_Work request_:
A verbatim copy of the data is wanted, minus any picture in it.

_Material provided_:
- - -
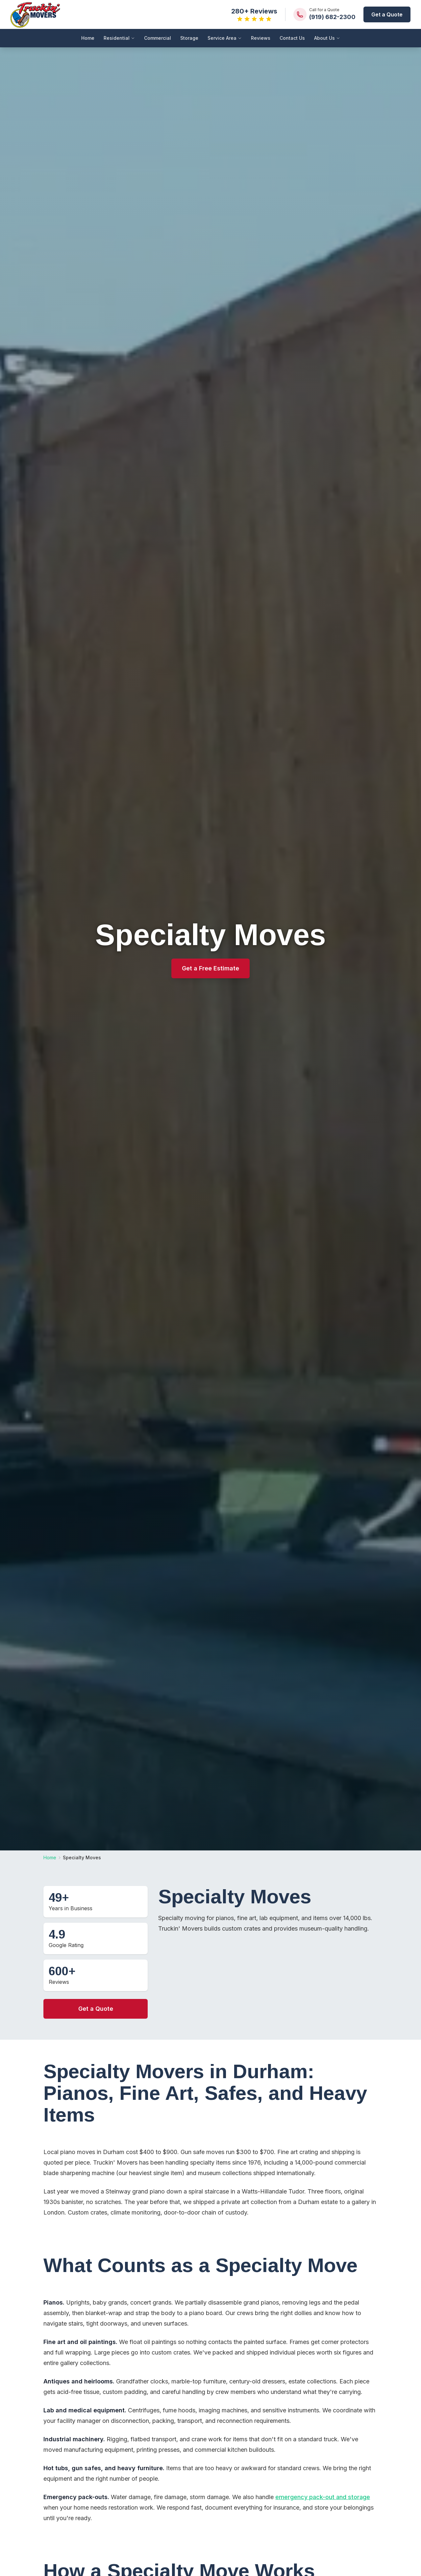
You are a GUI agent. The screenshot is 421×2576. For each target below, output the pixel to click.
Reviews (260, 38)
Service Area (225, 38)
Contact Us (292, 38)
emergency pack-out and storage (322, 2497)
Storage (189, 38)
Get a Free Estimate (210, 968)
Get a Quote (387, 14)
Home (87, 38)
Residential (119, 38)
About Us (327, 38)
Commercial (157, 38)
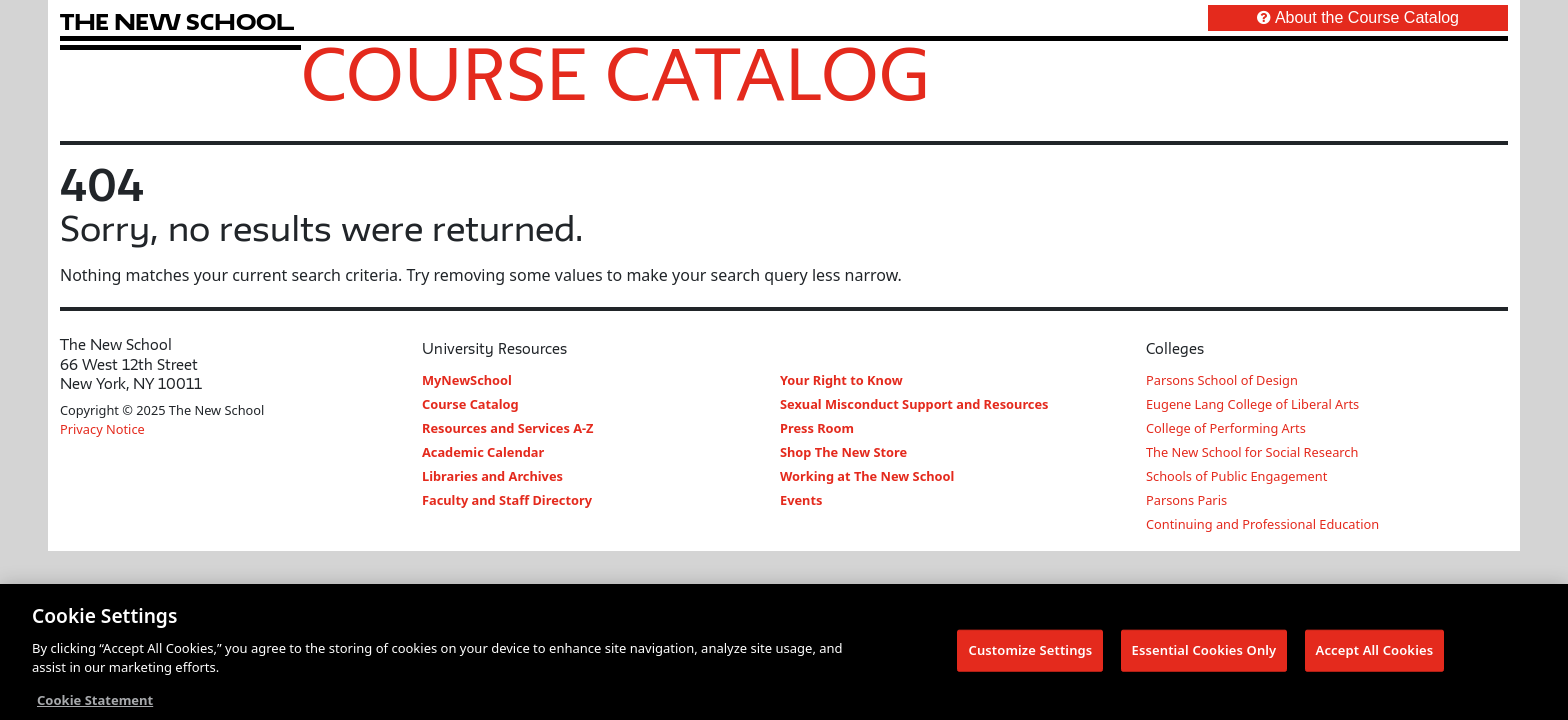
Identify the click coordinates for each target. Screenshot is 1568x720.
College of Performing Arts (1226, 428)
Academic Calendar (483, 452)
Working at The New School (867, 476)
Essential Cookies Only (1204, 651)
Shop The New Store (843, 452)
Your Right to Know (841, 380)
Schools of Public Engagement (1236, 476)
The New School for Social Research (1252, 452)
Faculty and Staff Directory (507, 500)
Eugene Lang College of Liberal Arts (1252, 404)
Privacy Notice (102, 429)
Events (801, 500)
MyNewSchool (467, 380)
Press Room (817, 428)
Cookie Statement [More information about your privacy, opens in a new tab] (95, 701)
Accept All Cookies (1375, 651)
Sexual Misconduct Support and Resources (914, 404)
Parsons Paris (1186, 500)
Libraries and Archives (492, 476)
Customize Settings (1030, 651)
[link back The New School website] (177, 21)
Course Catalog (615, 73)
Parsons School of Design (1222, 380)
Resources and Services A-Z (508, 428)
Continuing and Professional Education (1262, 524)
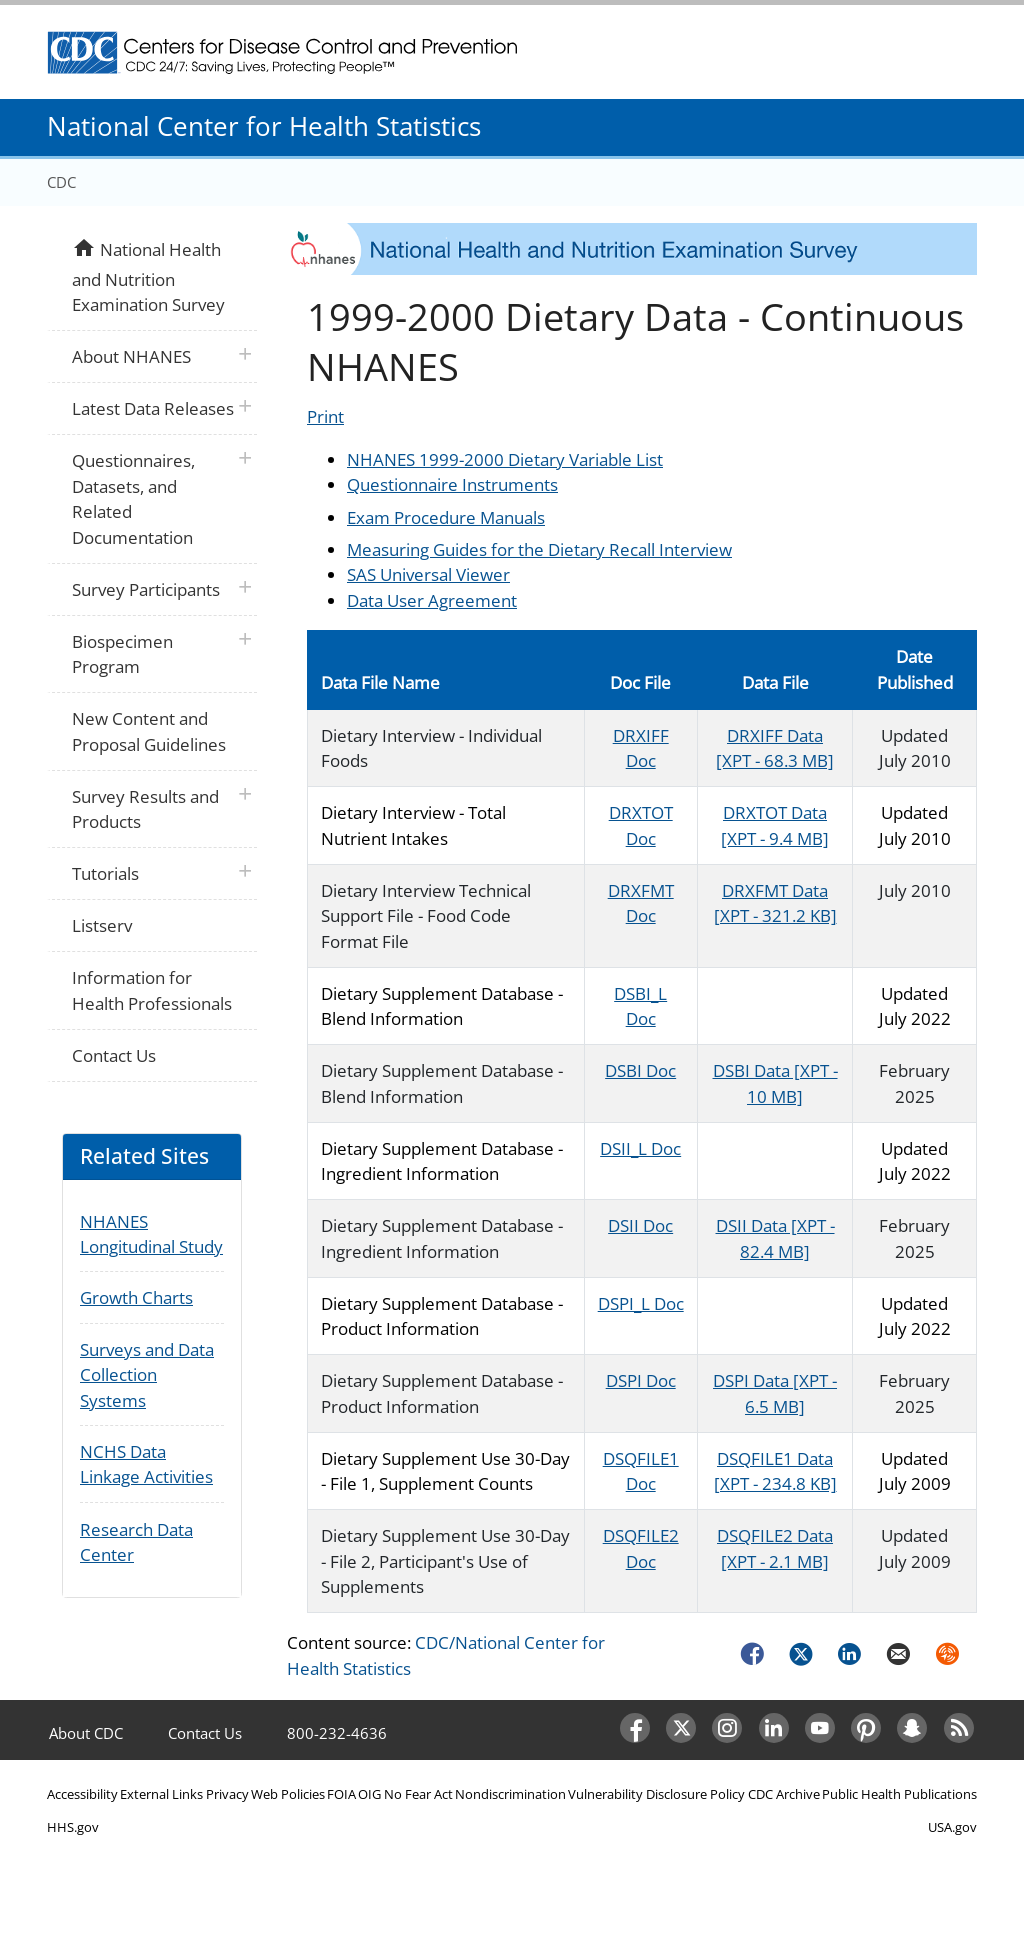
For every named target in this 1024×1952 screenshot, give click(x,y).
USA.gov (952, 1827)
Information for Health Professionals (152, 990)
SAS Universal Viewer (428, 574)
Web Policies (288, 1794)
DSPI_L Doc (641, 1303)
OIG (369, 1794)
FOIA (341, 1794)
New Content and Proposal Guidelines (149, 731)
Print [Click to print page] (325, 416)
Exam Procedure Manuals (446, 517)
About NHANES (131, 356)
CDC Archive (784, 1794)
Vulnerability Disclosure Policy (656, 1794)
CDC (61, 182)
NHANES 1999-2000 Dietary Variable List (505, 459)
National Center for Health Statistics (264, 126)
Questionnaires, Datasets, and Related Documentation (133, 499)
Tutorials (105, 873)
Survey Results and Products (145, 809)
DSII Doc (640, 1225)
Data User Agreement (432, 600)
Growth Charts (136, 1297)
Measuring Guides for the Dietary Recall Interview (539, 549)
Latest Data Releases (153, 408)
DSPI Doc (641, 1380)
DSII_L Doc (640, 1148)
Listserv (102, 925)
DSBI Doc (640, 1070)
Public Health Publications (899, 1794)
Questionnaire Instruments (452, 484)
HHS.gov (73, 1827)
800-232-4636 (337, 1733)
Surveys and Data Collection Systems (147, 1375)
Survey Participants (146, 589)
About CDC (86, 1733)
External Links (161, 1794)
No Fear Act (418, 1794)
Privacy (227, 1794)
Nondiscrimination (510, 1794)
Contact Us (114, 1055)
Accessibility (82, 1794)
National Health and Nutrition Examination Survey (148, 275)
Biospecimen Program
- - -
_Solved problem_:
You are a GUI agent. The screenshot is 421×2576. For each target below, output the pixel to click.
Reviews (260, 38)
Service Area (225, 38)
Contact Us (292, 38)
emergency pack-out and storage (322, 2497)
Storage (189, 38)
Get a Free Estimate (210, 968)
Get a Quote (387, 14)
Home (87, 38)
Residential (119, 38)
About Us (327, 38)
Commercial (157, 38)
Identify the click coordinates for each target. Screenshot is 1568x720.
College of Performing Arts (1226, 428)
Academic Calendar (483, 452)
Working at The New School (867, 476)
Essential Cookies Only (1204, 651)
Shop The New Store (843, 452)
Your Right to Know (841, 380)
Schools of Public Engagement (1236, 476)
The New School for Social Research (1252, 452)
Faculty and Staff Directory (507, 500)
Eugene Lang College of Liberal Arts (1252, 404)
Privacy Notice (102, 429)
Events (801, 500)
MyNewSchool (467, 380)
Press Room (817, 428)
Cookie Statement [More information about your privacy, opens in a new tab] (95, 701)
Accept All Cookies (1375, 651)
Sexual Misconduct Support and Resources (914, 404)
Parsons Paris (1186, 500)
Libraries and Archives (492, 476)
Customize Settings (1030, 651)
[link back The New School website] (177, 21)
Course Catalog (615, 73)
Parsons School of Design (1222, 380)
Resources and Services A-Z (508, 428)
Continuing and Professional Education (1262, 524)
For every named target in this 1024×1952 screenshot, give click(x,y).
USA.gov (952, 1827)
Information for Health Professionals (152, 990)
SAS Universal Viewer (428, 574)
Web Policies (288, 1794)
DSPI_L Doc (641, 1303)
OIG (369, 1794)
FOIA (341, 1794)
New Content and Proposal Guidelines (149, 731)
Print [Click to print page] (325, 416)
Exam Procedure Manuals (446, 517)
About NHANES (131, 356)
CDC Archive (784, 1794)
Vulnerability Disclosure Policy (656, 1794)
CDC (61, 182)
NHANES 1999-2000 Dietary Variable List (505, 459)
National Center for Health Statistics (264, 126)
Questionnaires, Datasets, and Related Documentation (133, 499)
Tutorials (105, 873)
Survey Results and Products (145, 809)
DSII Doc (640, 1225)
Data User Agreement (432, 600)
Growth Charts (136, 1297)
Measuring Guides for the Dietary Recall Interview (539, 549)
Latest Data Releases (153, 408)
DSPI Doc (641, 1380)
DSII_L Doc (640, 1148)
Listserv (102, 925)
DSBI Doc (640, 1070)
Public Health Publications (899, 1794)
Questionnaire Instruments (452, 484)
HHS.gov (73, 1827)
800-232-4636 (337, 1733)
Surveys and Data Collection Systems (147, 1375)
Survey Participants (146, 589)
About CDC (86, 1733)
External Links (161, 1794)
No Fear Act (418, 1794)
Privacy (227, 1794)
Nondiscrimination (510, 1794)
Contact Us (114, 1055)
Accessibility (82, 1794)
National Health and Nutrition Examination Survey (148, 275)
Biospecimen Program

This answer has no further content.